I'm thinking back to when the administration, the White House, came out and said they were sort of considering a proposal to potentially change what would be the classification, we saw a huge dip in the stock. And these companies, including Lyft and Uber, have said the labor costs would increase by double digits. What's your estimate on how likely that business model is likely to shift, if in fact, what you're proposing becomes reality?

PATRICIA CAMPOS-MEDINA: The business model of companies like Uber and Lyft is always based on shifting all the liability of the business employment relationship to the employee and all the benefits to the stakeholder, to the shareholders.
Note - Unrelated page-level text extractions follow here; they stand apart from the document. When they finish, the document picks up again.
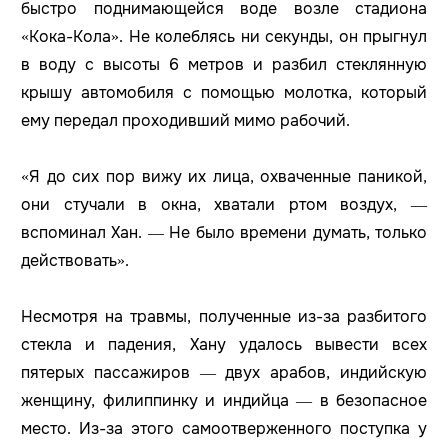
быстро поднимающейся воде возле стадиона
«Кока-Кола». Не колеблясь ни секунды, он прыгнул
в воду с высоты 6 метров и разбил стеклянную
крышу автомобиля с помощью молотка, который
ему передал проходивший мимо рабочий.
«Я до сих пор вижу их лица, охваченные паникой,
они стучали в окна, хватали ртом воздух, —
вспоминал Хан. — Не было времени думать, только
действовать».
Несмотря на травмы, полученные из-за разбитого
стекла и падения, Хану удалось вывести всех
пятерых пассажиров — двух арабов, индийскую
женщину, филиппинку и индийца — в безопасное
место. Из-за этого самоотверженного поступка у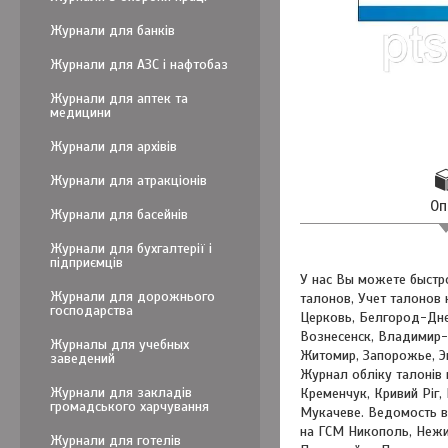
Журнали для банків
Журнали для АЗС і нафтобаз
Журнали для аптек та
медицини
Журнали для архівів
Журнали для атракціонів
Оп
Журнали для басейнів
Журнали для бухгалтерії і
підприємців
У нас Вы можете быстр
Журнали для дорожнього
талонов, Учет талонов 
господарства
Церковь, Белгород-Днес
Вознесенск, Владимир-
Журналы для учебных
Житомир, Запорожье, Эн
заведений
Журнал обліку талонів 
Журнали для закладів
Кременчук, Кривий Ріг,
громадського харчування
Мукачеве. Ведомость в
на ГСМ Никополь, Нежи
Журнали для готелів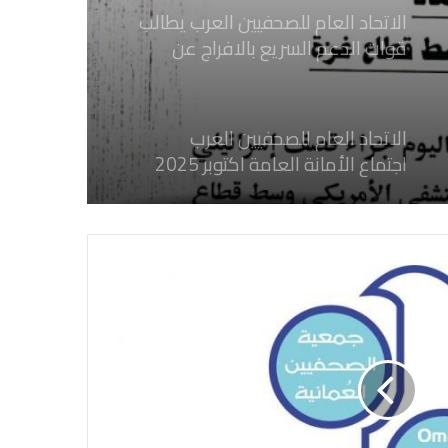
الاتحاد العام للصحفيين العرب يطالب
قوات الدعم السريع بالافراج عن
الصحفيين السودانيين المعتقلين لديها
فوراً
الاتحاد العام للصحفيين العرب
اجتماع الأمانة العامة اكتوبر 2025
الاتحاد العام للصحفيين العرب يدين
بكل قوة جرائم الاحتلال الصهيوني فى
غزة والتي نتج عنها اغتيال خمسة
صحفيين فلسطينيين
الاتحاد العام للصحفيين العرب يدين
بكل قوة جريمة إغتيال الاحتلال
الصهيوني للصحفيين الفسطينيين فى
غزة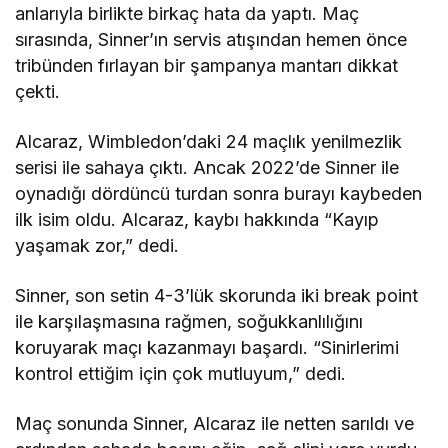
anlarıyla birlikte birkaç hata da yaptı. Maç
sırasında, Sinner’ın servis atışından hemen önce
tribünden fırlayan bir şampanya mantarı dikkat
çekti.
Alcaraz, Wimbledon’daki 24 maçlık yenilmezlik
serisi ile sahaya çıktı. Ancak 2022’de Sinner ile
oynadığı dördüncü turdan sonra burayı kaybeden
ilk isim oldu. Alcaraz, kaybı hakkında “Kayıp
yaşamak zor,” dedi.
Sinner, son setin 4-3’lük skorunda iki break point
ile karşılaşmasına rağmen, soğukkanlılığını
koruyarak maçı kazanmayı başardı. “Sinirlerimi
kontrol ettiğim için çok mutluyum,” dedi.
Maç sonunda Sinner, Alcaraz ile netten sarıldı ve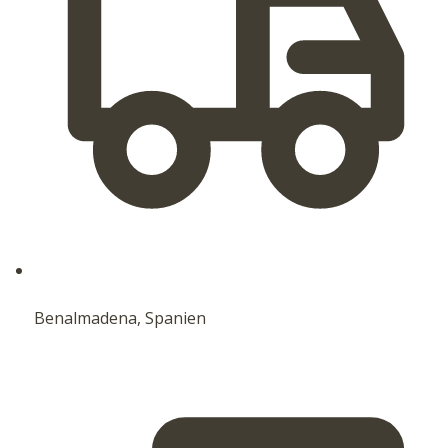
Benalmadena, Spanien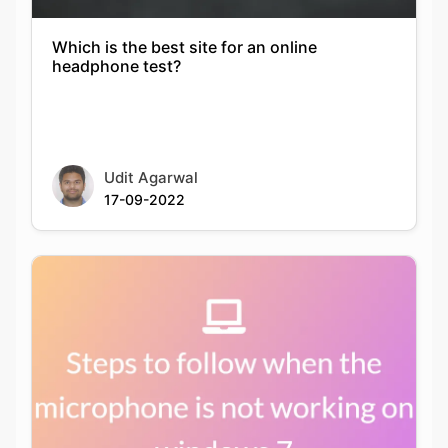
Which is the best site for an online
headphone test?
Udit Agarwal
17-09-2022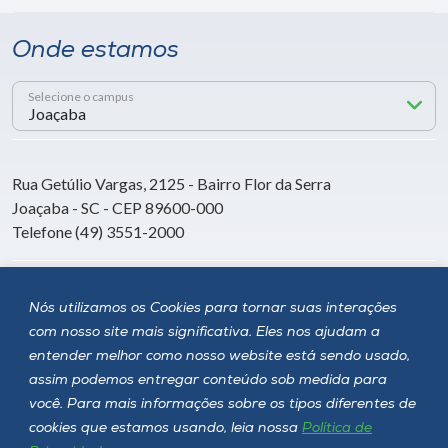
Onde estamos
Selecione o campus
Rua Getúlio Vargas, 2125 - Bairro Flor da Serra
Joaçaba - SC - CEP 89600-000
Telefone (49) 3551-2000
Siga a Unoesc
Nós utilizamos os Cookies para tornar suas interações
com nosso site mais significativa. Eles nos ajudam a
entender melhor como nosso website está sendo usado,
assim podemos entregar conteúdo sob medida para
você. Para mais informações sobre os tipos diferentes de
cookies que estamos usando, leia nossa
Política de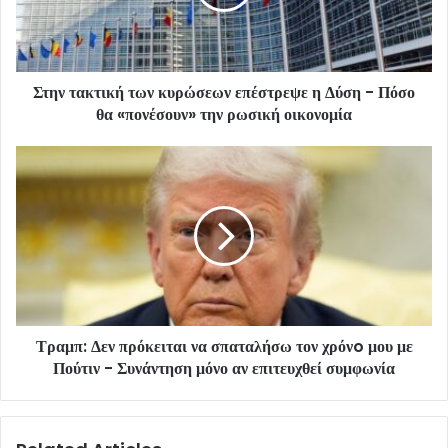
Στην τακτική των κυρώσεων επέστρεψε η Δύση - Πόσο
θα «πονέσουν» την ρωσική οικονομία
Τραμπ: Δεν πρόκειται να σπαταλήσω τον χρόνo μου με
Πούτιν - Συνάντηση μόνο αν επιτευχθεί συμφωνία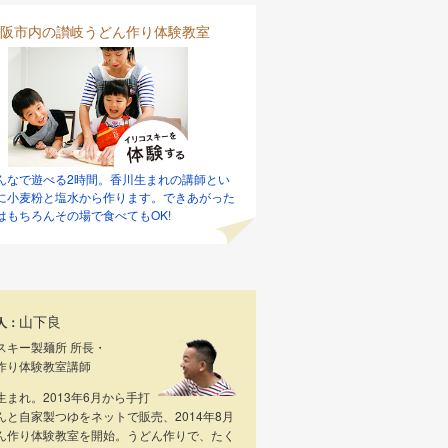
阪市内の讃岐うどん作り体験教室
んなで遊べる2時間。香川生まれの講師とい
に小麦粉と塩水から作ります。できあがった
はもちろんその場で食べてもOK!
山下良
人：
スキー製麺所 所長・
作り体験教室講師
生まれ。2013年6月から手打
んと自家製つゆをネットで販売、2014年8月
ん作り体験教室を開始。うどん作りで、たく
If we move into a model, which workers are demanding, which is to share on the responsibility of the employment relationship more toward corporate America.

There will be a reduction in shareholder profits. But that is what our society is demanding right after the pandemic, where workers, like drivers themselves, became frontline workers and became essential workers, a little bit more investment on their security through health and safety, through protection for benefits for basically paid family leave. All those benefits that majority of workers took for granted, these workers didn't have, in many states moving to regulating Uber and Lyft and granting some of those drivers unemployment insurance benefits.

So we saw that drivers were able to claim UI benefits because they were actually working permanently from the same app, from the same employer. So if we change the rules of who is considered an independent contractor, it will have an impact on how much of those liability gets shared between the employer, the corporation, and the employee.

So yes, there will be a shift, but the society will benefit providing more security for this workforce. Remember though, independent contracting rules do not only apply to app-based platforms. It applies all through our supply chain, from our truck drivers, from our distribution centers, from people who provide care through an app. Now you can sign up for somebody to come take care of your family at home through an app.

So the gig economy is a phenomenon across our economy. And these rules are trying to rebalance the power between workers and corporate America.

- Yeah, I mean, that explains even more why there's so much heightened interest in a potential change in the law or classification there. Patricia Campos-Medina, Executive Director of the Worker Institute at ILR Cornell, appreciate your time today.